Extracted page text data:

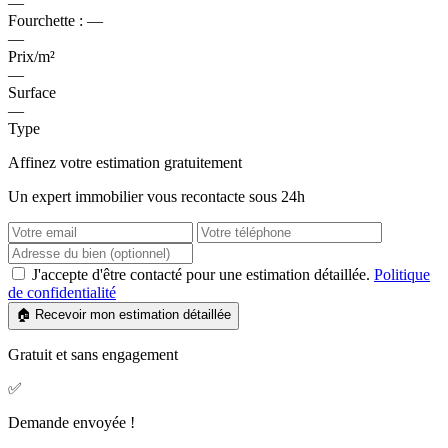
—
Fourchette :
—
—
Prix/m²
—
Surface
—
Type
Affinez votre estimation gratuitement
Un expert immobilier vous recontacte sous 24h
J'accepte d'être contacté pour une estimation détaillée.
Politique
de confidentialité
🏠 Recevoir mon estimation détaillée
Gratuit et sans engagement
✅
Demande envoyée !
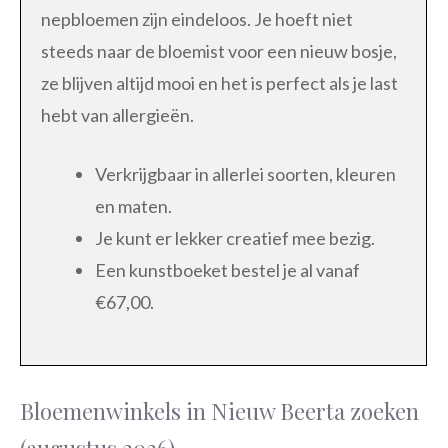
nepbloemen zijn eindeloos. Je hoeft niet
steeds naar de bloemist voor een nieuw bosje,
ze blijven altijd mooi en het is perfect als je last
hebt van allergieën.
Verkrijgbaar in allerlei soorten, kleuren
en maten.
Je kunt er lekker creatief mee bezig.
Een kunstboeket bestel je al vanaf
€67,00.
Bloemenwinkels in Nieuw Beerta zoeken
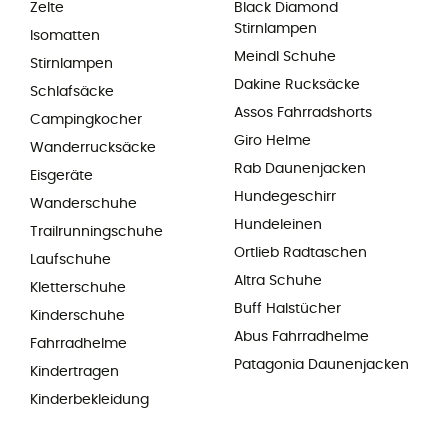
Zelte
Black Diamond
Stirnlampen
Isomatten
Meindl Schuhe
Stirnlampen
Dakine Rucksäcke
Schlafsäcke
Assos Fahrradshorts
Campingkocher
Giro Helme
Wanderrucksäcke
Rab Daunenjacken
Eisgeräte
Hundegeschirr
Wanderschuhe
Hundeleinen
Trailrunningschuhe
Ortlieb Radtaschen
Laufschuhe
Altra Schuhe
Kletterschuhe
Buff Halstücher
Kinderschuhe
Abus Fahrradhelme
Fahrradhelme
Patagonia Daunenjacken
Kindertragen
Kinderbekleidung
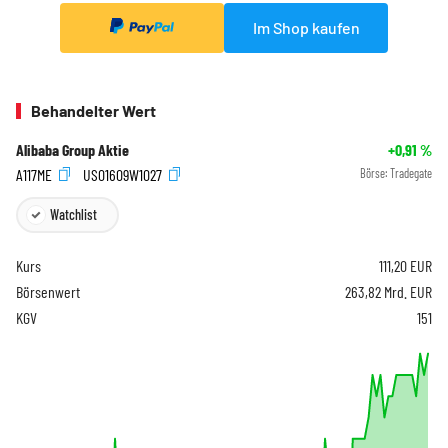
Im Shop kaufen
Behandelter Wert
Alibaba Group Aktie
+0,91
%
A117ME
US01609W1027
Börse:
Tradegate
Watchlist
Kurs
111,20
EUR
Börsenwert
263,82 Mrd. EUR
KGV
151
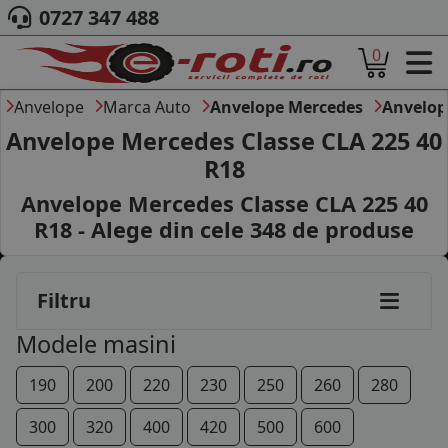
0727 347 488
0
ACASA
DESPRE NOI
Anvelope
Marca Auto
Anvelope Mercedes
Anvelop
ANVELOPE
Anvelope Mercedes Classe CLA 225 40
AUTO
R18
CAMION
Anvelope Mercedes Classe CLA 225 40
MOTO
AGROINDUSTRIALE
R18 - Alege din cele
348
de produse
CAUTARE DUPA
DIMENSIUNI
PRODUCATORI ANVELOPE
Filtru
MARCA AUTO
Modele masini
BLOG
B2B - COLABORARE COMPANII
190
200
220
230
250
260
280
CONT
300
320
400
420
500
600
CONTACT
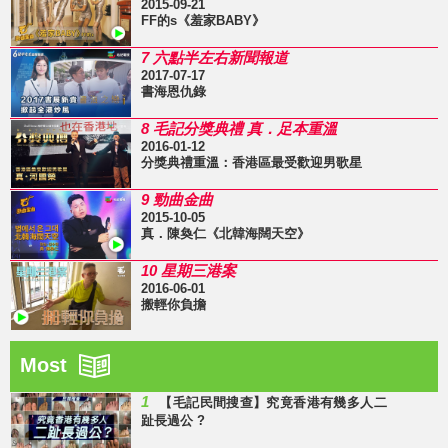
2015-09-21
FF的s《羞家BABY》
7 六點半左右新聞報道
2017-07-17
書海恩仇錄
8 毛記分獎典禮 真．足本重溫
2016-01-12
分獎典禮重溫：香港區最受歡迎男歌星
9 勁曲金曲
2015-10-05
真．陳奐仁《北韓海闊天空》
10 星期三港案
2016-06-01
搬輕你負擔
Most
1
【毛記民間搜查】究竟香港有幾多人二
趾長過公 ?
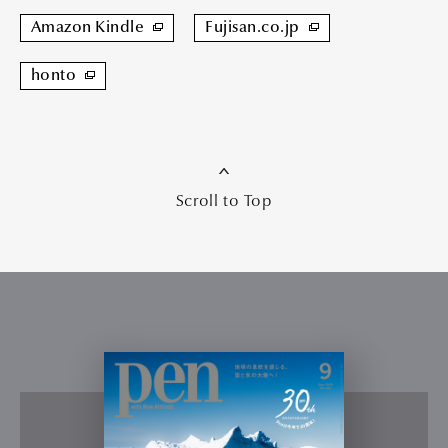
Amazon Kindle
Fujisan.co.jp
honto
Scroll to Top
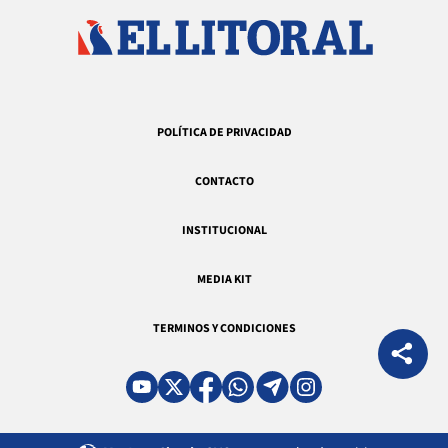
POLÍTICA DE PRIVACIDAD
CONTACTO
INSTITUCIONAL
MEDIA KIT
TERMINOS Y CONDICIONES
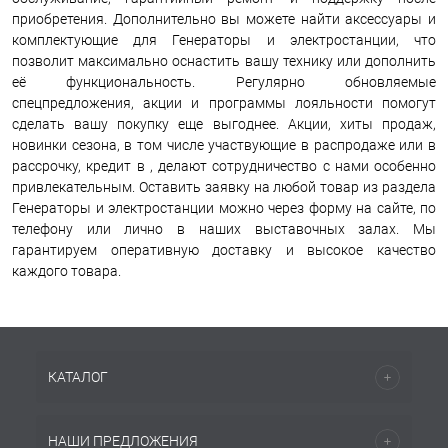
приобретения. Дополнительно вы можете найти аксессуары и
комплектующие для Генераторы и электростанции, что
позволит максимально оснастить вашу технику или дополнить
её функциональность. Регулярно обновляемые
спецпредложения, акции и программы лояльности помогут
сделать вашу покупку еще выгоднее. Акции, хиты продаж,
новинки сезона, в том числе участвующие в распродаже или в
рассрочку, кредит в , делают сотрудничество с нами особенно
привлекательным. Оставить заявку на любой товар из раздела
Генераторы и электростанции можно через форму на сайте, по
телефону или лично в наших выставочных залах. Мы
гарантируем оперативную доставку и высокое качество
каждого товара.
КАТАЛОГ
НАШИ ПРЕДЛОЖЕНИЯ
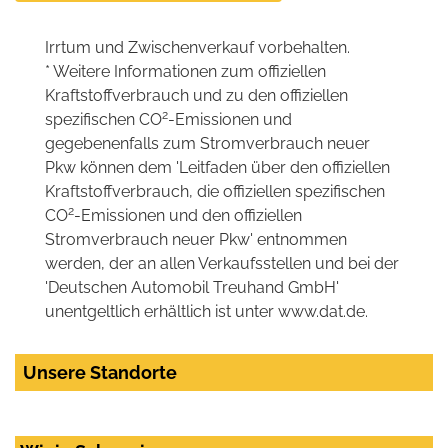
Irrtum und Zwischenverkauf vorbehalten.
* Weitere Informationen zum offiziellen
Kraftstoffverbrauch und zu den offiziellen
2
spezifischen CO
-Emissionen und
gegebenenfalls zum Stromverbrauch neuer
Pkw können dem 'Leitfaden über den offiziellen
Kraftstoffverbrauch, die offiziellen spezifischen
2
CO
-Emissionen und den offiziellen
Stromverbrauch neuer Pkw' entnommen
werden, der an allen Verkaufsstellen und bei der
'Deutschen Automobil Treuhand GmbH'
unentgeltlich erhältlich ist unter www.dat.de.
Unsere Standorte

Task objective:
Where in the records does the word "Генераторы" appear? Copy each line that holds it.

Answer to the problem:
комплектующие для Генераторы и электростанции, что
Генераторы и электростанции можно через форму на сайте, по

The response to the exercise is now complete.